Task item -> Return, from the material below, each line in which the word "Tambang" is present.

Exercise inputs ->
————————

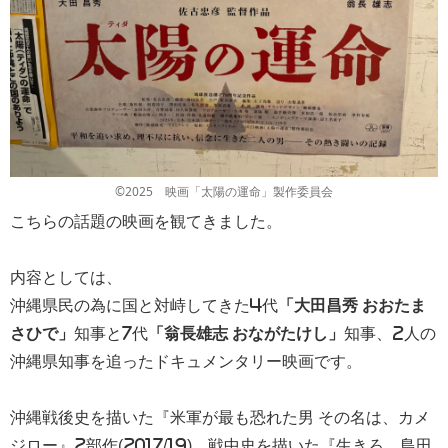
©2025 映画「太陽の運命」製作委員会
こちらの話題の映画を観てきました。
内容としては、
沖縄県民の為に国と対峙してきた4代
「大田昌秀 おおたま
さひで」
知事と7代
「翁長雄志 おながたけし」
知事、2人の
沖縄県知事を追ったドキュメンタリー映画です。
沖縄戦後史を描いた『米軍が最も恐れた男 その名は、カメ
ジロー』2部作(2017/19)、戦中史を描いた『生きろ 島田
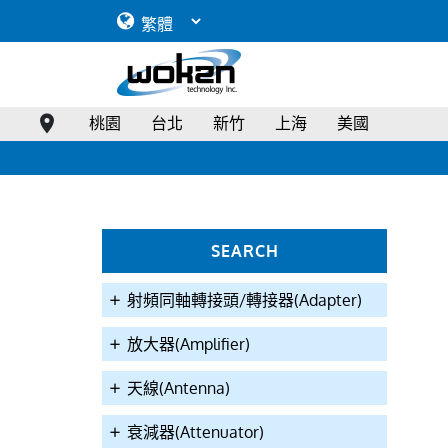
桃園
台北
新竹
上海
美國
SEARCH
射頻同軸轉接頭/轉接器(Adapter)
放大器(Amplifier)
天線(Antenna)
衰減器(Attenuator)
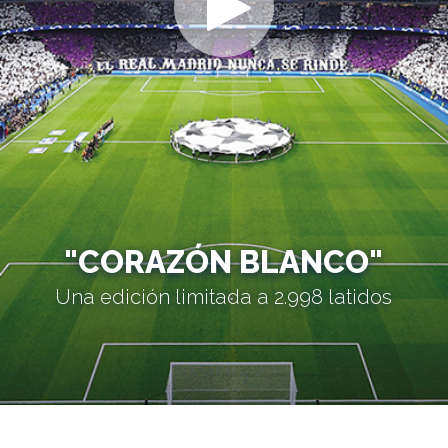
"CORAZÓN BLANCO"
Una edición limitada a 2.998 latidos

————————

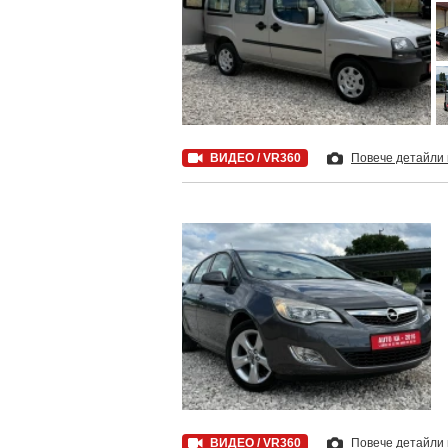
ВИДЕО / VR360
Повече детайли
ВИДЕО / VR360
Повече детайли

————————

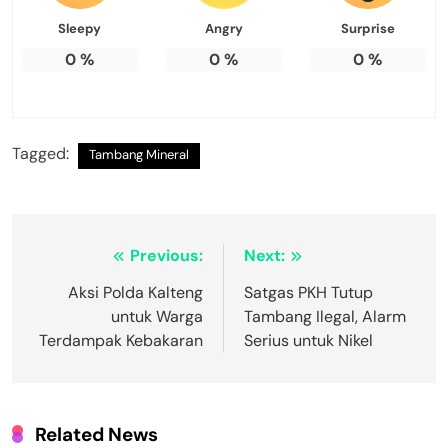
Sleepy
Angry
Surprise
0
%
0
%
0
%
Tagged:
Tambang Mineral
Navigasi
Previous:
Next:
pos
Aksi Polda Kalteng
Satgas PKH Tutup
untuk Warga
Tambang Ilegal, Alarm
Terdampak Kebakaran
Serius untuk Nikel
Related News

————————

Solution to the problem ->
Tambang Mineral
Tambang Ilegal, Alarm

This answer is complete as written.